While the bank hasn’t proposed specific numbers, risk weights on mortgages of 35 percent to 40 percent “are closer to our thinking” than the 15 percent that was proposed by Sweden yesterday, Deputy Governor Jan F. Qvigstad said in Oslo.
At the same time, the bank backed adding additional capital requirements, mapping out a scenario of a 5 percent buffer and a capital adequacy requirement of 15.5 percent. The country, which isn’t a European Union member, requires banks to hold common equity Tier 1 capital of at least 9 percent of their risk- weighted assets.
“Banks should make use of the opportunity available to them now to strengthen their capital positions and improve liquidity,” the central bank said in a financial stability report today. The corporate sector could face “substantial losses” if heavily indebted households have to make abrupt cuts in consumption, according to the report.
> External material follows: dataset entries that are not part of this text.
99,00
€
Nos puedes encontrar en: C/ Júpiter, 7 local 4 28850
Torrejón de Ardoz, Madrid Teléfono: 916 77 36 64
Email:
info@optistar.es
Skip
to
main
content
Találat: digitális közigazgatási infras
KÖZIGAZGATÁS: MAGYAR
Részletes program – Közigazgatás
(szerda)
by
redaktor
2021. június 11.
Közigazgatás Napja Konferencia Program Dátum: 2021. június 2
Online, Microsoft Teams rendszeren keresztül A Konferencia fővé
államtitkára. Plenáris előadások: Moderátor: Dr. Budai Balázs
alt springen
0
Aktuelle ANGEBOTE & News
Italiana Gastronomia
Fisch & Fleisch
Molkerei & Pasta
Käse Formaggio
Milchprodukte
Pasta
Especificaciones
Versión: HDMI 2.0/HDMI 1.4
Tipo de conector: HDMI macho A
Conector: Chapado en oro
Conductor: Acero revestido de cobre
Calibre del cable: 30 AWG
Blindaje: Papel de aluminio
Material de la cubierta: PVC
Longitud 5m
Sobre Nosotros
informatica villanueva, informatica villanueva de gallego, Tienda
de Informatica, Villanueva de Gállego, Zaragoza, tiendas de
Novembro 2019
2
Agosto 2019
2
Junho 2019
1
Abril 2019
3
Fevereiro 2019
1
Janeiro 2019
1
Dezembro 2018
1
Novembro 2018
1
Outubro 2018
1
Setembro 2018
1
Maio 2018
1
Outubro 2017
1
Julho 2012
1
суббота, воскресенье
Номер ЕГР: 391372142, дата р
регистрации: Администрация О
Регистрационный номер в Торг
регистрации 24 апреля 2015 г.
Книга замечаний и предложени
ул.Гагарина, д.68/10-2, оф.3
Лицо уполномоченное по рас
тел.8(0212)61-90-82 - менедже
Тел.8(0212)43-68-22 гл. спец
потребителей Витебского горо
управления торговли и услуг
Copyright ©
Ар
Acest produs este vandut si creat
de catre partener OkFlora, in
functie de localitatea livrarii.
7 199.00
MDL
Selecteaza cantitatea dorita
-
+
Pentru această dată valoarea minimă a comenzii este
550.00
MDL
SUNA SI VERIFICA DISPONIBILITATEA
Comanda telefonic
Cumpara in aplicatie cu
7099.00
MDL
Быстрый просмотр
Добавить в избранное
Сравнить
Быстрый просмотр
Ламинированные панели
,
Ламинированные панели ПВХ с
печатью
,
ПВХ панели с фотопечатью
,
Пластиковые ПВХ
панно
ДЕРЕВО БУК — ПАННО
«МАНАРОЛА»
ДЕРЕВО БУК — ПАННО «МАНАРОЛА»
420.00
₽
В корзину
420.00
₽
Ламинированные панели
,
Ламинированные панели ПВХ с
Below target inflation and falling rates abroad prompted Norway’s central bank to leave its benchmark interest rate unchanged at 1.5 percent last month, the lowest in more than two years, even as an economic recovery gains momentum, pushing household debt and housing prices to records. DNB had an average risk weight of 12.8 percent at the end of last year, according to the central bank.
The Financial Supervisory Authority said last month that while Norwegian banks are “solid and profitable” rising house prices and household debt are a concern. The regulator also said that banks should further strengthen their finances to build protection against global turmoil and meet tougher capital requirements.
A boom in Norway’s petroleum industry has helped to shield Europe’s second-largest oil and gas exporter from the fallout of the euro region’s debt crisis. Mainland output, which excludes oil and gas output, may grow 3.75 percent this year and registered unemployment will hold below 3 percent through 2015, the central bank forecasts.